Some trends emerge from the undergrounds of New York, L.A. or San Francisco, pushed along by sub-cultures with a penchant for black clothes and body piercing. Other times they crop up in the checkout lines of suburban supermarkets, alongside the string cheese and Swifter refills. So it was this weekend, when one household had to choose between turning the cupboard into a bookcase or actually going grocery shopping. I knew I should’ve just started slotting the books instead of risking a coin toss. But at least I got a glimpse of what could become a popular menu item, judging from how quickly it’s spreading in white-Zinfandel America.

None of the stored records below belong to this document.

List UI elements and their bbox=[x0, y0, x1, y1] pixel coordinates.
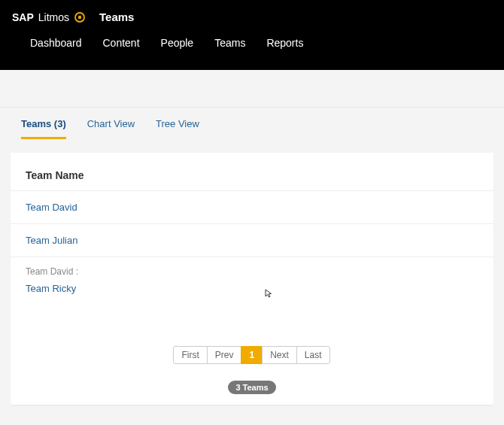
tab-tree-view[interactable]: Tree View bbox=[156, 118, 199, 139]
brand-secondary: Litmos bbox=[38, 11, 69, 23]
summary-badge-wrap: 3 Teams bbox=[11, 381, 493, 394]
sub-header-spacer bbox=[0, 70, 504, 108]
table-row: Team Ricky bbox=[11, 280, 493, 305]
tab-teams[interactable]: Teams (3) bbox=[21, 118, 66, 139]
nav-people[interactable]: People bbox=[161, 37, 194, 49]
page-first-button[interactable]: First bbox=[173, 346, 207, 364]
brand-primary: SAP bbox=[12, 11, 34, 23]
table-row: Team Julian bbox=[11, 223, 493, 257]
tab-chart-view[interactable]: Chart View bbox=[87, 118, 135, 139]
table-row-parent-label: Team David : bbox=[11, 257, 493, 280]
svg-point-1 bbox=[78, 15, 81, 18]
app-header: SAP Litmos Teams Dashboard Content Peopl… bbox=[0, 0, 504, 70]
table-row: Team David bbox=[11, 190, 493, 223]
pagination: First Prev 1 Next Last bbox=[11, 346, 493, 364]
team-link[interactable]: Team Ricky bbox=[26, 283, 76, 294]
brand: SAP Litmos bbox=[12, 11, 86, 23]
nav-teams[interactable]: Teams bbox=[214, 37, 245, 49]
nav-dashboard[interactable]: Dashboard bbox=[30, 37, 82, 49]
main-nav: Dashboard Content People Teams Reports bbox=[0, 28, 504, 59]
page-next-button[interactable]: Next bbox=[262, 346, 297, 364]
total-teams-badge: 3 Teams bbox=[228, 381, 275, 394]
nav-reports[interactable]: Reports bbox=[266, 37, 303, 49]
column-header-team-name[interactable]: Team Name bbox=[11, 169, 493, 190]
team-link[interactable]: Team Julian bbox=[26, 235, 77, 246]
page-title: Teams bbox=[99, 11, 134, 23]
litmos-logo-icon bbox=[74, 11, 86, 23]
nav-content[interactable]: Content bbox=[103, 37, 140, 49]
view-tabs: Teams (3) Chart View Tree View bbox=[0, 108, 504, 139]
page-number-button[interactable]: 1 bbox=[241, 346, 263, 364]
page-prev-button[interactable]: Prev bbox=[207, 346, 242, 364]
header-top: SAP Litmos Teams bbox=[0, 0, 504, 28]
page-last-button[interactable]: Last bbox=[296, 346, 330, 364]
teams-card: Team Name Team David Team Julian Team Da… bbox=[11, 153, 493, 405]
team-link[interactable]: Team David bbox=[26, 202, 77, 213]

I first spotted it a week earlier in a sleepy burb called Hampton Bays, where one of the new dining choices is a breakfast and lunch place with a Latino flavor. Waiting for my sandwich, I saw that a whole rack of a soft drink cooler had filled with 16-ounce, lidded plastic cups, each containing a liquid the color of a cantaloupe. Pieces of fruit seemed to have settled in the bottom of each clear cup.
As I was waiting, a patron came in and grabbed one from the case. He drank the liquid in a flash, then used his straw to spear the fruit. Then he took another.
Another customer came in. He took one of the items, too. Same process.
And another.
“Hey,” I asked the clerk, “what are those?”
“They’re a drink made with a little fruit juice and cut-up melon, pineapple, mango and papaya. They’re two-fifty each.”
“I’ll take one…What do you call them?”
“We call them frutas.” Others use the more proper name of aqua fresca de fruta.
Fast-forward five days, to the moment our pantry spider webs were to be cleared by a rare supermarket expedition. As usual, I was forbidden to go, a sentence I’ll serve for life because I tend to buy nothing but peanut butter, a packet of sauerkraut, and maybe some Scottish shortbread.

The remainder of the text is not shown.